§ WORK TASK: Nothing but the pictures should go missing; return all the entries below exactly.

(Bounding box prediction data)
--------------------
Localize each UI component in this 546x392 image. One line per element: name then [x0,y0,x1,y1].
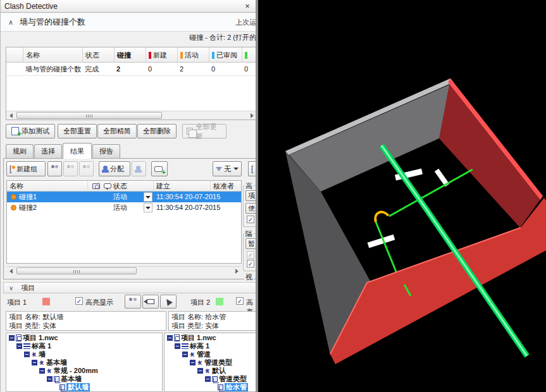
category-icon [39,359,45,366]
3d-viewport[interactable] [258,0,546,392]
add-comment-button[interactable] [151,161,168,176]
collapse-box-icon[interactable] [9,335,15,341]
new-group-button[interactable]: [ 新建组 [6,161,46,176]
use-item-colors-button[interactable]: 使 [245,203,256,214]
hide-other-checkbox[interactable]: ✓ [247,251,254,259]
grid-col-comments[interactable] [99,181,111,192]
reset-all-button[interactable]: 全部重置 [58,124,97,138]
auto-reveal-checkbox[interactable]: ✓ [247,260,254,267]
grid-col-approver[interactable]: 核准者 [211,181,241,192]
add-to-group-button[interactable] [63,161,78,176]
highlight-item1-button[interactable]: 项 [245,190,256,201]
clash-scene [258,0,546,392]
collapse-box-icon[interactable] [16,343,22,349]
items-collapse-icon[interactable]: ∨ [9,285,13,291]
group-select-button[interactable] [125,295,141,309]
test-row[interactable]: 墙与管的碰撞个数 完成 2 0 2 0 0 [6,63,256,76]
tab-select[interactable]: 选择 [34,144,62,158]
close-icon[interactable]: × [242,1,252,11]
tab-results[interactable]: 结果 [63,143,92,159]
collapse-box-icon[interactable] [205,376,211,382]
tests-hscrollbar[interactable] [6,111,256,119]
item2-tree: 项目 1.nwc 标高 1 管道 管道类型 默认 管道类型 给水管 [164,333,256,392]
collapse-box-icon[interactable] [190,360,195,365]
results-hscrollbar[interactable] [6,266,242,275]
grid-col-status[interactable]: 状态 [111,181,154,192]
tree-node[interactable]: 常规 - 200mm [6,366,162,374]
reviewed-status-chip [212,52,214,59]
filter-value: 无 [224,164,231,174]
clash-status-dot [11,194,16,200]
tree-node[interactable]: 管道 [164,350,256,358]
items-section-header[interactable]: ∨ 项目 [3,282,256,293]
tree-node-selected[interactable]: 给水管 [164,383,256,391]
scroll-thumb[interactable] [16,267,137,274]
tree-node[interactable]: 管道类型 [164,358,256,366]
item2-highlight-checkbox[interactable]: ✓ [236,297,244,305]
tree-node[interactable]: 项目 1.nwc [6,333,162,341]
grid-col-saved-viewpoint[interactable] [88,181,99,192]
tree-node-selected[interactable]: 默认墙 [6,383,162,391]
active-status-chip [180,52,183,59]
tree-node[interactable]: 项目 1.nwc [164,333,256,341]
collapse-box-icon[interactable] [175,343,180,349]
collapse-box-icon[interactable] [197,368,203,374]
scroll-right-icon[interactable] [233,267,241,275]
col-name[interactable]: 名称 [23,47,82,63]
scroll-thumb[interactable] [16,112,162,119]
grid-col-created[interactable]: 建立 [154,181,211,192]
highlight-all-checkbox[interactable]: ✓ [247,216,254,223]
collapse-box-icon[interactable] [182,352,188,357]
collapse-box-icon[interactable] [32,360,37,365]
remove-from-group-button[interactable] [79,161,94,176]
col-new[interactable]: 新建 [146,47,177,63]
col-status[interactable]: 状态 [82,47,114,63]
tree-node[interactable]: 标高 1 [6,341,162,350]
clash-row-1[interactable]: 碰撞1 活动 11:30:54 20-07-2015 [7,192,241,202]
category-icon [31,351,37,358]
clash-elbow-highlight [375,212,388,222]
status-dropdown[interactable] [144,192,152,202]
compact-all-button[interactable]: 全部精简 [97,124,137,138]
tree-node[interactable]: 墙 [6,350,162,358]
col-clashes[interactable]: 碰撞 [114,47,146,63]
panel-titlebar[interactable]: Clash Detective × [1,0,256,13]
collapse-chevron-icon[interactable]: ∧ [8,18,13,27]
group-clashes-button[interactable] [47,161,62,176]
col-reviewed[interactable]: 已审阅 [209,47,242,63]
tests-table: 名称 状态 碰撞 新建 活动 已审阅 墙与管的碰撞个数 完成 2 0 2 0 0 [6,47,256,120]
grid-col-name[interactable]: 名称 [7,181,88,192]
tree-node[interactable]: 管道类型 [164,374,256,383]
status-dropdown[interactable] [144,203,152,212]
unassign-button[interactable] [132,161,146,176]
test-section-header[interactable]: ∧ 墙与管的碰撞个数 上次运 [1,13,256,32]
clash-row-2[interactable]: 碰撞2 活动 11:30:54 20-07-2015 [7,202,241,213]
tree-node[interactable]: 基本墙 [6,374,162,383]
tab-report[interactable]: 报告 [92,144,120,158]
scroll-left-icon[interactable] [7,267,15,275]
tree-node[interactable]: 默认 [164,366,256,374]
add-test-button[interactable]: 添加测试 [6,124,55,138]
collapse-box-icon[interactable] [47,376,53,382]
assign-button[interactable]: 分配 [99,161,130,176]
col-approved[interactable] [242,47,256,63]
collapse-box-icon[interactable] [39,368,45,374]
filter-dropdown[interactable]: 无 [213,161,242,176]
col-active[interactable]: 活动 [177,47,209,63]
item2-type-line: 项目 类型: 实体 [171,321,254,330]
clipped-toolbar-button[interactable]: [ [248,161,256,176]
scroll-left-icon[interactable] [7,112,15,119]
swap-items-button[interactable] [142,295,159,309]
delete-all-button[interactable]: 全部删除 [137,124,177,138]
test-section-title: 墙与管的碰撞个数 [20,16,85,28]
collapse-box-icon[interactable] [167,335,173,341]
dim-other-button[interactable]: 暂 [245,238,256,249]
scroll-right-icon[interactable] [248,112,256,119]
tree-node[interactable]: 标高 1 [164,341,256,350]
tree-node[interactable]: 基本墙 [6,358,162,366]
item1-highlight-checkbox[interactable]: ✓ [75,297,83,305]
update-all-button[interactable]: 全部更新 [182,124,226,138]
tab-rules[interactable]: 规则 [6,144,34,158]
select-button[interactable] [160,295,177,309]
collapse-box-icon[interactable] [24,352,30,357]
--------------------
§ SOLUTION TO THIS EXERCISE:
Localize each UI component in this 546x392 image. One line per element: name then [x0,y0,x1,y1].
category-icon [39,359,45,366]
3d-viewport[interactable] [258,0,546,392]
add-comment-button[interactable] [151,161,168,176]
collapse-box-icon[interactable] [9,335,15,341]
new-group-button[interactable]: [ 新建组 [6,161,46,176]
use-item-colors-button[interactable]: 使 [245,203,256,214]
hide-other-checkbox[interactable]: ✓ [247,251,254,259]
grid-col-comments[interactable] [99,181,111,192]
reset-all-button[interactable]: 全部重置 [58,124,97,138]
auto-reveal-checkbox[interactable]: ✓ [247,260,254,267]
grid-col-approver[interactable]: 核准者 [211,181,241,192]
add-to-group-button[interactable] [63,161,78,176]
highlight-item1-button[interactable]: 项 [245,190,256,201]
clash-scene [258,0,546,392]
collapse-box-icon[interactable] [16,343,22,349]
items-collapse-icon[interactable]: ∨ [9,285,13,291]
group-select-button[interactable] [125,295,141,309]
test-row[interactable]: 墙与管的碰撞个数 完成 2 0 2 0 0 [6,63,256,76]
tab-select[interactable]: 选择 [34,144,62,158]
close-icon[interactable]: × [242,1,252,11]
tab-results[interactable]: 结果 [63,143,92,159]
collapse-box-icon[interactable] [205,376,211,382]
tests-hscrollbar[interactable] [6,111,256,119]
item2-tree: 项目 1.nwc 标高 1 管道 管道类型 默认 管道类型 给水管 [164,333,256,392]
collapse-box-icon[interactable] [190,360,195,365]
results-hscrollbar[interactable] [6,266,242,275]
grid-col-status[interactable]: 状态 [111,181,154,192]
tree-node[interactable]: 常规 - 200mm [6,366,162,374]
reviewed-status-chip [212,52,214,59]
filter-value: 无 [224,164,231,174]
clash-status-dot [11,194,16,200]
tree-node[interactable]: 管道 [164,350,256,358]
items-section-header[interactable]: ∨ 项目 [3,282,256,293]
tree-node-selected[interactable]: 给水管 [164,383,256,391]
scroll-thumb[interactable] [16,267,137,274]
tree-node[interactable]: 管道类型 [164,358,256,366]
item2-highlight-checkbox[interactable]: ✓ [236,297,244,305]
tree-node[interactable]: 项目 1.nwc [6,333,162,341]
grid-col-saved-viewpoint[interactable] [88,181,99,192]
tree-node-selected[interactable]: 默认墙 [6,383,162,391]
active-status-chip [180,52,183,59]
tree-node[interactable]: 项目 1.nwc [164,333,256,341]
collapse-box-icon[interactable] [175,343,180,349]
collapse-box-icon[interactable] [197,368,203,374]
scroll-right-icon[interactable] [233,267,241,275]
col-name[interactable]: 名称 [23,47,82,63]
scroll-thumb[interactable] [16,112,162,119]
grid-col-created[interactable]: 建立 [154,181,211,192]
highlight-all-checkbox[interactable]: ✓ [247,216,254,223]
collapse-box-icon[interactable] [182,352,188,357]
collapse-box-icon[interactable] [32,360,37,365]
remove-from-group-button[interactable] [79,161,94,176]
col-new[interactable]: 新建 [146,47,177,63]
col-status[interactable]: 状态 [82,47,114,63]
tree-node[interactable]: 标高 1 [6,341,162,350]
clash-row-1[interactable]: 碰撞1 活动 11:30:54 20-07-2015 [7,192,241,202]
category-icon [31,351,37,358]
clash-elbow-highlight [375,212,388,222]
status-dropdown[interactable] [144,192,152,202]
compact-all-button[interactable]: 全部精简 [97,124,137,138]
tree-node[interactable]: 墙 [6,350,162,358]
col-clashes[interactable]: 碰撞 [114,47,146,63]
panel-titlebar[interactable]: Clash Detective × [1,0,256,13]
collapse-chevron-icon[interactable]: ∧ [8,18,13,27]
group-clashes-button[interactable] [47,161,62,176]
col-reviewed[interactable]: 已审阅 [209,47,242,63]
tests-table: 名称 状态 碰撞 新建 活动 已审阅 墙与管的碰撞个数 完成 2 0 2 0 0 [6,47,256,120]
grid-col-name[interactable]: 名称 [7,181,88,192]
tree-node[interactable]: 管道类型 [164,374,256,383]
status-dropdown[interactable] [144,203,152,212]
unassign-button[interactable] [132,161,146,176]
test-section-header[interactable]: ∧ 墙与管的碰撞个数 上次运 [1,13,256,32]
clash-row-2[interactable]: 碰撞2 活动 11:30:54 20-07-2015 [7,202,241,213]
tree-node[interactable]: 基本墙 [6,374,162,383]
tab-report[interactable]: 报告 [92,144,120,158]
scroll-left-icon[interactable] [7,267,15,275]
tree-node[interactable]: 默认 [164,366,256,374]
add-test-button[interactable]: 添加测试 [6,124,55,138]
collapse-box-icon[interactable] [47,376,53,382]
assign-button[interactable]: 分配 [99,161,130,176]
col-approved[interactable] [242,47,256,63]
collapse-box-icon[interactable] [39,368,45,374]
filter-dropdown[interactable]: 无 [213,161,242,176]
col-active[interactable]: 活动 [177,47,209,63]
item2-type-line: 项目 类型: 实体 [171,321,254,330]
clipped-toolbar-button[interactable]: [ [248,161,256,176]
scroll-left-icon[interactable] [7,112,15,119]
swap-items-button[interactable] [142,295,159,309]
delete-all-button[interactable]: 全部删除 [137,124,177,138]
test-section-title: 墙与管的碰撞个数 [20,16,85,28]
collapse-box-icon[interactable] [167,335,173,341]
dim-other-button[interactable]: 暂 [245,238,256,249]
scroll-right-icon[interactable] [248,112,256,119]
tree-node[interactable]: 标高 1 [164,341,256,350]
tree-node[interactable]: 基本墙 [6,358,162,366]
item1-highlight-checkbox[interactable]: ✓ [75,297,83,305]
update-all-button[interactable]: 全部更新 [182,124,226,138]
tab-rules[interactable]: 规则 [6,144,34,158]
select-button[interactable] [160,295,177,309]
collapse-box-icon[interactable] [24,352,30,357]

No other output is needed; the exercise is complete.